**EXERCISE**
When the string "jantaru" is part of a line in the data below, report the whole line.

Transcribed page contents:

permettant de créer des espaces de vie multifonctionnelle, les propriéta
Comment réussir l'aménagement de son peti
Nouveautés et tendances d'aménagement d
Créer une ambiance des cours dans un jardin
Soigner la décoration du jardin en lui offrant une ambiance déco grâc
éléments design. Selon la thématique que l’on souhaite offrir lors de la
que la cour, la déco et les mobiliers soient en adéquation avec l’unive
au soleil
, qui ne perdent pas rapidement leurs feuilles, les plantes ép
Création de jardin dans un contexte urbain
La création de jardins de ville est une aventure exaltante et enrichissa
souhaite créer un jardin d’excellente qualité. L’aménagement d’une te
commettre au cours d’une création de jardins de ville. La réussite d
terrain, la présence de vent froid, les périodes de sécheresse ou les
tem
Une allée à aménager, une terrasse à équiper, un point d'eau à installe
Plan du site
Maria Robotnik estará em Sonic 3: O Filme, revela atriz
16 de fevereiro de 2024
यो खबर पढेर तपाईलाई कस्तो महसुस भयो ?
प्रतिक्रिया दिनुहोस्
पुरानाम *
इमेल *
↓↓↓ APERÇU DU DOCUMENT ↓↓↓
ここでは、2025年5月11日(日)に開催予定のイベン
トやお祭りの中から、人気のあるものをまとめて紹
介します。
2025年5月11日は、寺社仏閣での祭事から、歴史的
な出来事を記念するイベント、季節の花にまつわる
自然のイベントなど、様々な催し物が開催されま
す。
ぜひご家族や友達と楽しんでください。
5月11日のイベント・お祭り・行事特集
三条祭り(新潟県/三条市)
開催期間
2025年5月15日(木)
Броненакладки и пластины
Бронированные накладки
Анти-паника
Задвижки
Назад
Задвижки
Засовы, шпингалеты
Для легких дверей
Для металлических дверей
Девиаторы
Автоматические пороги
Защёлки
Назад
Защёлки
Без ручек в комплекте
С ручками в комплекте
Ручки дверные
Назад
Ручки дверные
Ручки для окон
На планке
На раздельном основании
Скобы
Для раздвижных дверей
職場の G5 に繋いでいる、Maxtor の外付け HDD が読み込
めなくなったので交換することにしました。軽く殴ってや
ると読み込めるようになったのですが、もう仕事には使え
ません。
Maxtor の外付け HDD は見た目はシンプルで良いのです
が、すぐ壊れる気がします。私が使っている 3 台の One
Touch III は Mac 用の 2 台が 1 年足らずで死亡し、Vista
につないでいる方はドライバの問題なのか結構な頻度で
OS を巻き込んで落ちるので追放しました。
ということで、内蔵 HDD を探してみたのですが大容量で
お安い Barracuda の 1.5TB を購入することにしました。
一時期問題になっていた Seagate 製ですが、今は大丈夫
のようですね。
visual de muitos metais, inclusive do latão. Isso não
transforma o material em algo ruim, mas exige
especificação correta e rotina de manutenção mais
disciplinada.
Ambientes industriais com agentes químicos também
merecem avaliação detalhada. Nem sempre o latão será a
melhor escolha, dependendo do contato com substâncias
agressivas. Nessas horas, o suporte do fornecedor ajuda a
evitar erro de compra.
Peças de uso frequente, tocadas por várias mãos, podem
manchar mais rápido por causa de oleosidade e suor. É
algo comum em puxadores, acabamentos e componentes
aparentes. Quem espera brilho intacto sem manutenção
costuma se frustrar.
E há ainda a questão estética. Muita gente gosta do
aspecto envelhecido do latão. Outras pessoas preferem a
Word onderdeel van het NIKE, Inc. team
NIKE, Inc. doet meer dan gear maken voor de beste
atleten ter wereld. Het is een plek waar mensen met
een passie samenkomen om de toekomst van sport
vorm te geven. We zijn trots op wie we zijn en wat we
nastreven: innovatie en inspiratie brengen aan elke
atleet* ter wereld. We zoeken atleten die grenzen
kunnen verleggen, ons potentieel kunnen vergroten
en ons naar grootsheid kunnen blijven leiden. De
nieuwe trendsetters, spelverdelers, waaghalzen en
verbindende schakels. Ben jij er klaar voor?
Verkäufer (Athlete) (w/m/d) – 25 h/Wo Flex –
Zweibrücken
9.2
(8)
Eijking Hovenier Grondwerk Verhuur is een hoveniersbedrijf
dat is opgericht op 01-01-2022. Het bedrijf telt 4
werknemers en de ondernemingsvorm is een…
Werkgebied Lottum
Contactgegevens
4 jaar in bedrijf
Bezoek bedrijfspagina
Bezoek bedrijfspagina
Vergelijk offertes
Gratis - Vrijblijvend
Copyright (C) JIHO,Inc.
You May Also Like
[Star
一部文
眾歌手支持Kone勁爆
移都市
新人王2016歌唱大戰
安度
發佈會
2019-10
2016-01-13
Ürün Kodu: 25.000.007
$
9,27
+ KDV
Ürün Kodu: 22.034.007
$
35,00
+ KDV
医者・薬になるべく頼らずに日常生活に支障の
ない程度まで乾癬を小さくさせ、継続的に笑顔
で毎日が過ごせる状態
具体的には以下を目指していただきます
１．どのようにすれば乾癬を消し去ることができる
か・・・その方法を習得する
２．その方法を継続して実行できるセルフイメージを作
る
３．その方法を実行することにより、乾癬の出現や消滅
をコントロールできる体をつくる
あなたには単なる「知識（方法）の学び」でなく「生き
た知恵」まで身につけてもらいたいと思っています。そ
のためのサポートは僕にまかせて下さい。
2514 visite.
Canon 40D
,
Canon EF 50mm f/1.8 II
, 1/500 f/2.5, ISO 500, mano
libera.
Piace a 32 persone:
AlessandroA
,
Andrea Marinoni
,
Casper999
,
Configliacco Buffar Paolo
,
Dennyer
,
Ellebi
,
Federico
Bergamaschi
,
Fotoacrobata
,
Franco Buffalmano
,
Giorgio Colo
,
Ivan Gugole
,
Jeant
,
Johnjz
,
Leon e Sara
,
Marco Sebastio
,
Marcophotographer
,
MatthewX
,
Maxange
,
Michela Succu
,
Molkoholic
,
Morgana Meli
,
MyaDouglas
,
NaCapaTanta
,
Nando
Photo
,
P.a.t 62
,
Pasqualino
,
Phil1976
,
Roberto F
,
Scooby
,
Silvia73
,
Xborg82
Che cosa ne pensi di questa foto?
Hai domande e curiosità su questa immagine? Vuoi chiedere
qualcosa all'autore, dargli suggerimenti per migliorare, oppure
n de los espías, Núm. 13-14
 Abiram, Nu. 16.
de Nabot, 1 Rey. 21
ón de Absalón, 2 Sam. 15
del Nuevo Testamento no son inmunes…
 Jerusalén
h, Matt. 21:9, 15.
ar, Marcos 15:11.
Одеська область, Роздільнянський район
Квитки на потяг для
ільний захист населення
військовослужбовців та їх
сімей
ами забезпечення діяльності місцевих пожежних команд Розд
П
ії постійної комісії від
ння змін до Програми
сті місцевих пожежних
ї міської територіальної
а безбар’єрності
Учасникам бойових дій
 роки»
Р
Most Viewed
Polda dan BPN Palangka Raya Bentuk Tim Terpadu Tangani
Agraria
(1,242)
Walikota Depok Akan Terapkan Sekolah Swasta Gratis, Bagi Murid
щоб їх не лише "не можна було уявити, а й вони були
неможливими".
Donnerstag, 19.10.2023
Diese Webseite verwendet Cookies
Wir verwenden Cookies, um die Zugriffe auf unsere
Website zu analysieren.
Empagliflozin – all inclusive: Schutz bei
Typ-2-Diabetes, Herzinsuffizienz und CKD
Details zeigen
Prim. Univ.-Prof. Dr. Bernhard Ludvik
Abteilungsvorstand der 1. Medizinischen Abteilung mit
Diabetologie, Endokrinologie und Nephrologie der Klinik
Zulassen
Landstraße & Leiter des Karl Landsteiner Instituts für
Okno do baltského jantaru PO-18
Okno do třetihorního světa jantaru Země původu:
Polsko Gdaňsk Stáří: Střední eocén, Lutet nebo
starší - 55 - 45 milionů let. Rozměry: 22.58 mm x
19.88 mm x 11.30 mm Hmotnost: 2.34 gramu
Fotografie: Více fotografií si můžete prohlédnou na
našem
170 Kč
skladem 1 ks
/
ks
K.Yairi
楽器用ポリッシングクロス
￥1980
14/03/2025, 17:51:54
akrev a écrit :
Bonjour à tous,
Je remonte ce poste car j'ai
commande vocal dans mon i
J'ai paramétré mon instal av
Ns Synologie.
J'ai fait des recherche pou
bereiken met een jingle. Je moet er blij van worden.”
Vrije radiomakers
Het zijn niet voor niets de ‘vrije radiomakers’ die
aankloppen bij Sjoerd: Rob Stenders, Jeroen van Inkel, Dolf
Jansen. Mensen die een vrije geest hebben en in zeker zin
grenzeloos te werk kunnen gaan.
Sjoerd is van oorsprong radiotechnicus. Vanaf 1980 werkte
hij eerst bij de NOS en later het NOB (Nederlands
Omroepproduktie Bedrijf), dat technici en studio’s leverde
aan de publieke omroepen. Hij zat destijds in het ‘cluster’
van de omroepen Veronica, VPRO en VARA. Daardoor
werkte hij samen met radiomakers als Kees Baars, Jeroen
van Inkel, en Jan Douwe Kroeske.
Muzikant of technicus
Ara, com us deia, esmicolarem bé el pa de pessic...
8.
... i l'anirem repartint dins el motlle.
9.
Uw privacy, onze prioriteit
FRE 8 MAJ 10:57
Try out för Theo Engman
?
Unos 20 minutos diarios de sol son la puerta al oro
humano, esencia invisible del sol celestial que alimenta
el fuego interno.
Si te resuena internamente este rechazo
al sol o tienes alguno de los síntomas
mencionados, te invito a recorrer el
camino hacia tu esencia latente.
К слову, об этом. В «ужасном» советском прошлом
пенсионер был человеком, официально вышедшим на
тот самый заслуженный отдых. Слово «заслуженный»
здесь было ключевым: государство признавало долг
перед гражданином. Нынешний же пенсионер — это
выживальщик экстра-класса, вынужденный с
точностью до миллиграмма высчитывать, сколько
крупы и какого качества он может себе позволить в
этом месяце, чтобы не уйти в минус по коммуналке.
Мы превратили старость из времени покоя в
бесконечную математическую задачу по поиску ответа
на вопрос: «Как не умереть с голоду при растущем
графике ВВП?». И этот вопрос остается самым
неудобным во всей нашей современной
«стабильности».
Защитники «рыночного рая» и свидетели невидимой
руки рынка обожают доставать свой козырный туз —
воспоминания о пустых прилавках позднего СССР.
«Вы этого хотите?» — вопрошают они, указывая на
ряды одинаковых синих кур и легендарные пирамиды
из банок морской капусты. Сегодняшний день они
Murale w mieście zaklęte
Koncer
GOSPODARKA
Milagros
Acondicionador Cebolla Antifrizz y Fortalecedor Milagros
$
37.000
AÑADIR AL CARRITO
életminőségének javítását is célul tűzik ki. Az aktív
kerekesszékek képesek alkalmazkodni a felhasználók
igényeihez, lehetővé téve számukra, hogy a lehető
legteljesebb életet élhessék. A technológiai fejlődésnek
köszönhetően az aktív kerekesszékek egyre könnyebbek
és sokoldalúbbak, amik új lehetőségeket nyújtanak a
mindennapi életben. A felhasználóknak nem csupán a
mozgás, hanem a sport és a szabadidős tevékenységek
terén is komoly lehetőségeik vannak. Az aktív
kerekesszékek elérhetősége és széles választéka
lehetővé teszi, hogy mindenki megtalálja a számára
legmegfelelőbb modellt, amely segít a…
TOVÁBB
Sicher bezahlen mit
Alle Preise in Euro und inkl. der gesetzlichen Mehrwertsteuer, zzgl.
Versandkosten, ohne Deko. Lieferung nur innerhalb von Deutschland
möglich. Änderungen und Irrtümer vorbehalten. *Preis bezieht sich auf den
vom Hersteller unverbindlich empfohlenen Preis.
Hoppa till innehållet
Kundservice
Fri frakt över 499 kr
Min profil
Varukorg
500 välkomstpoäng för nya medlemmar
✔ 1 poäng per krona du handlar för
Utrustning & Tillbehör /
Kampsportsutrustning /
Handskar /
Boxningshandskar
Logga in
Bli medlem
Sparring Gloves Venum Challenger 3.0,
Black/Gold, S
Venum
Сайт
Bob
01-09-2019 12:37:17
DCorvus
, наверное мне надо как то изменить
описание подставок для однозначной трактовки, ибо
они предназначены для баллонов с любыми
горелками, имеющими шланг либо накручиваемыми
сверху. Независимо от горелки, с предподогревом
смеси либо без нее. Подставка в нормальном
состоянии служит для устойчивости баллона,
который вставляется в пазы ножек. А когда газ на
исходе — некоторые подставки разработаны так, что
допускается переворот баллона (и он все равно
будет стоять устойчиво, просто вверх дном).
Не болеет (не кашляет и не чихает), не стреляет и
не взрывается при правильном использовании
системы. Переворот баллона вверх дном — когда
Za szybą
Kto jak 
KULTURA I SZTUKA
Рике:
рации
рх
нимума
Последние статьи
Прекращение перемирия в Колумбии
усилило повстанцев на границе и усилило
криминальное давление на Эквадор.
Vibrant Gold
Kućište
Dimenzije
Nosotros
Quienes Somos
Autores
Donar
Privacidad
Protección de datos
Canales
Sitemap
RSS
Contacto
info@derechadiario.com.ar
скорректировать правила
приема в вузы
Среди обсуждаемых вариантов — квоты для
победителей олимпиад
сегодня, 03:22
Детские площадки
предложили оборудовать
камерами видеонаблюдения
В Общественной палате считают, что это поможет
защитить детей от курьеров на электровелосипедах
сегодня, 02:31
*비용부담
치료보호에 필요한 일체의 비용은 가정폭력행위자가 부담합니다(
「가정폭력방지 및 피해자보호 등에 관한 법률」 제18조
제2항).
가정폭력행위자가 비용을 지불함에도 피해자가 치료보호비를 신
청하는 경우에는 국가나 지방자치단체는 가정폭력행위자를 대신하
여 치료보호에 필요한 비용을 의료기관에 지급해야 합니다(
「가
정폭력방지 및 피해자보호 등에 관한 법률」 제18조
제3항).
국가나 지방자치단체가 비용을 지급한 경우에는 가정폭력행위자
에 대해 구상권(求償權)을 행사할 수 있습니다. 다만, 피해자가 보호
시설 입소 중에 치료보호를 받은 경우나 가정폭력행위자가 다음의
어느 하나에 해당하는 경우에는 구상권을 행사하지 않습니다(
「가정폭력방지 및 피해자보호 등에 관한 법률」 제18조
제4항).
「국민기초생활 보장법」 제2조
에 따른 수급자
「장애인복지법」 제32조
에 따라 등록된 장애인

**EXERCISE RESPONSE**
Okno do baltského jantaru PO-18
Okno do třetihorního světa jantaru Země původu:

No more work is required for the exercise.